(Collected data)
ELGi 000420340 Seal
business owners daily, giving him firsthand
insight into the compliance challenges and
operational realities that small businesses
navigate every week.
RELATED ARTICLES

◆ **To do**:
Output the data exactly, so that every line matches the original.

◆ **Result**:
ELGi 000420340 Seal
business owners daily, giving him firsthand
insight into the compliance challenges and
operational realities that small businesses
navigate every week.
RELATED ARTICLES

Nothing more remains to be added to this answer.